I've dug out the patch of cream Bergenias by Middle Path, in preparation for the hedge trimmer (coming soon). There wouldn't have been enough room for the trimming machine. These are now planted near the big Honorine de Brabant rose (where lots of clover was). The word is 'was'.

 Photograph taken in early summer when she was flowering.
Honorine de Brabant

I have grave doubts about some of Honorine's neighbours. Sir Benjamin Britten looks spindly and sick. He is supposed to 'add excitement to the garden with [his] striking, unusual colour'. Well he didn't do any of that this summer. Oops. Class Act is definitely not one, nor has it been for a while. What to do?
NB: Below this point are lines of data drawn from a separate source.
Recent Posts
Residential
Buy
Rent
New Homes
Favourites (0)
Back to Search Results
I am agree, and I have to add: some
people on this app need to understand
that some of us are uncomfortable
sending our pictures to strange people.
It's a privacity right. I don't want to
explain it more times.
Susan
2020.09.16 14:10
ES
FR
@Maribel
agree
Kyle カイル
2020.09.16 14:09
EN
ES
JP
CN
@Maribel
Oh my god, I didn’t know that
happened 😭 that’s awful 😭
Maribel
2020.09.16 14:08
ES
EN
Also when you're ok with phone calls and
Severely prune, and then let the roses recover (or not). There's no point holding on to sad, unhealthy shrubs.

Friday 14th April

Guess who didn't go to the big Easter nursery sale? Me. Guess why not? Just the usual - vet bills, a car that needed a new switch, too many cafe coffees, too many silly Op shop purchases (like my Ugg boots and yet another apres gardening shirt). How many apres gardening shirts does a gardener need? Depends on how many times a gardener goes apres-gardening, I guess.

 The drain needs cleaning our. Oops.
Puddle!

And I have a garden which appears to be groaning at the seams - trees growing taller, shrubs fatter. So many plants from so many previous nursery sales, that's what!

Sharifa Asma Rose :
Sharifa Asma is the most fragrant of my David Austin roses.
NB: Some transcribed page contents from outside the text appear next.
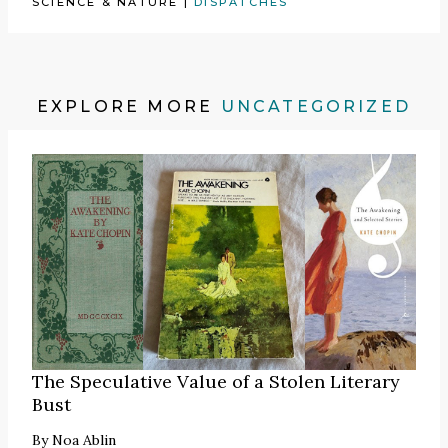
SCIENCE & NATURE
|
DISPATCHES
EXPLORE MORE
UNCATEGORIZED
The Speculative Value of a Stolen Literary
Bust
By
Noa Ablin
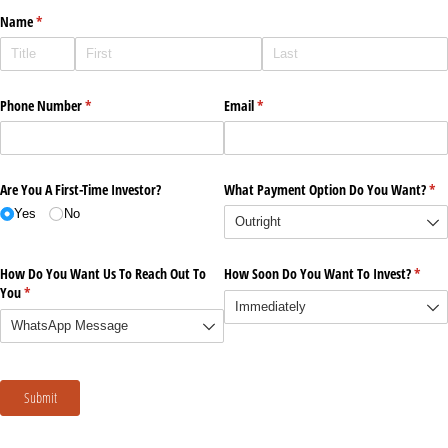
Name
(required)
*
Phone Number
(required)
*
Email
(required)
*
Are You A First-Time Investor?
What Payment Option Do You Want?
(re
*
Yes
No
How Do You Want Us To Reach Out To
How Soon Do You Want To Invest?
(requi
*
You
(required)
*
Submit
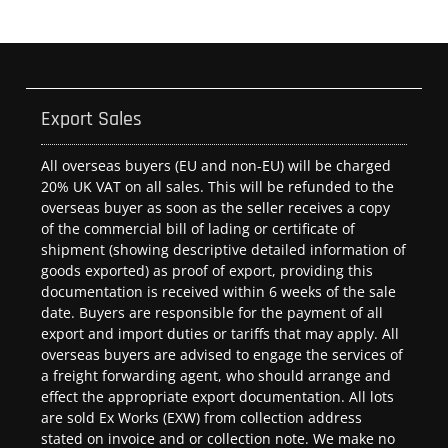
Export Sales
All overseas buyers (EU and non-EU) will be charged
20% UK VAT on all sales. This will be refunded to the
overseas buyer as soon as the seller receives a copy
of the commercial bill of lading or certificate of
shipment (showing descriptive detailed information of
goods exported) as proof of export, providing this
documentation is received within 6 weeks of the sale
date. Buyers are responsible for the payment of all
export and import duties or tariffs that may apply. All
overseas buyers are advised to engage the services of
a freight forwarding agent, who should arrange and
effect the appropriate export documentation. All lots
are sold Ex Works (EXW) from collection address
stated on invoice and or collection note. We make no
It's been seriously raining again. Time to go for a swim and then sort through my photographs. Yesterday's autumn ones, versus late spring's rose ones (I am doing some web-gardening in the roses section). For example, Sharifa Asma is one of my most fragrant, prettiest pink roses. I need more photographs of this beauty.

Much Later...

Did I mention that my hands are sore? Well, now they're even 'sorer'. I've dealt to even more clover, patches of which I found luxuriating near Willow Bridge. I also cleared the large overhanging Gunnera leaves from the bridge, and made a start picking up all the yellow crab-apples from the paths. They are roly-poly large, and unsuspecting semi-old gardeners (me) can easily trip over them and roll an ankle.
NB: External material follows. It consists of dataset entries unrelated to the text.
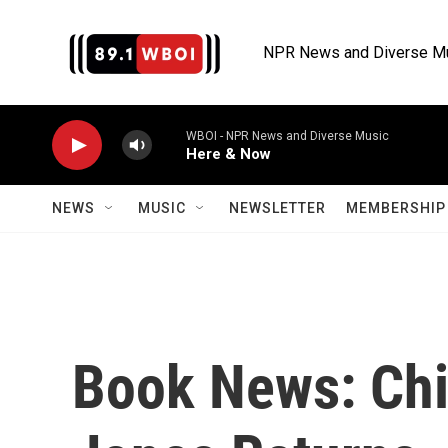
Skip to main content
NPR News and Diverse M
WBOI - NPR News and Diverse Music
Here & Now
NEWS
MUSIC
NEWSLETTER
MEMBERSHIP 
Book News: Chic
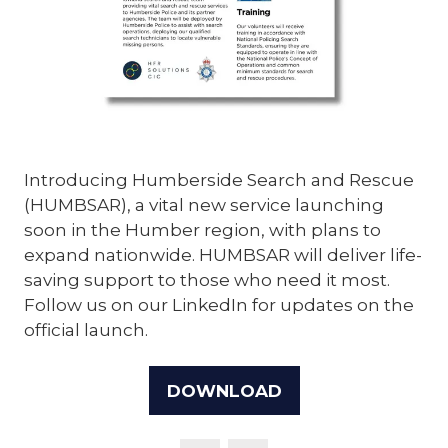
Introducing Humberside Search and Rescue
(HUMBSAR), a vital new service launching
soon in the Humber region, with plans to
expand nationwide. HUMBSAR will deliver life-
saving support to those who need it most.
Follow us on our LinkedIn for updates on the
official launch.
DOWNLOAD
(OPENS
IN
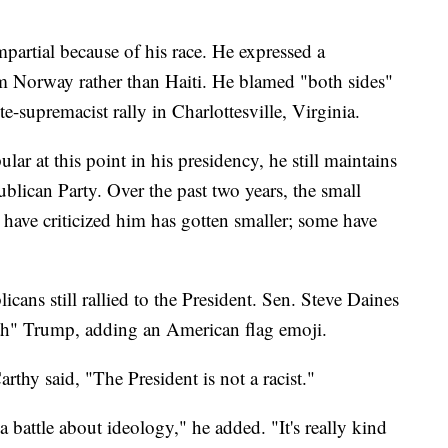
mpartial because of his race. He expressed a
m Norway rather than Haiti. He blamed "both sides"
e-supremacist rally in Charlottesville, Virginia.
ar at this point in his presidency, he still maintains
ublican Party. Over the past two years, the small
ave criticized him has gotten smaller; some have
cans still rallied to the President. Sen. Steve Daines
th" Trump, adding an American flag emoji.
hy said, "The President is not a racist."
a battle about ideology," he added. "It's really kind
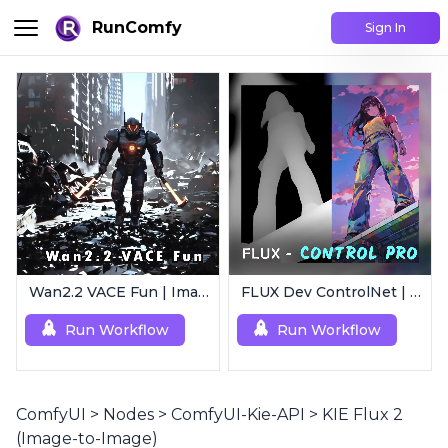
RunComfy
Sign In
Wan2.2 VACE Fun | Image to Animated Video
FLUX Dev ControlNet | Multi-Condition ControlNet
Run Workflow
Run Workflow
ComfyUI
>
Nodes
>
ComfyUI-Kie-API
>
KIE Flux 2
(Image-to-Image)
 Wonderful autumn colours.
Three Maples

I threw Winnie's ball maybe one hundred times. It got slimier and muddier, and became more and more difficult to find - Winnie (smart dog) always drops it in the garden right by me. At the end my hands were so sore that I'd taken off my gloves, and the mixture of dog slime and ball mud was quite soothing. Not necessarily marketable, though, as a remedy...

Ouch!

It's actually my thumbs and my pointy fingers, and the muscles around them which grasp and grab things that are the sorest. Glad to have cleared that up!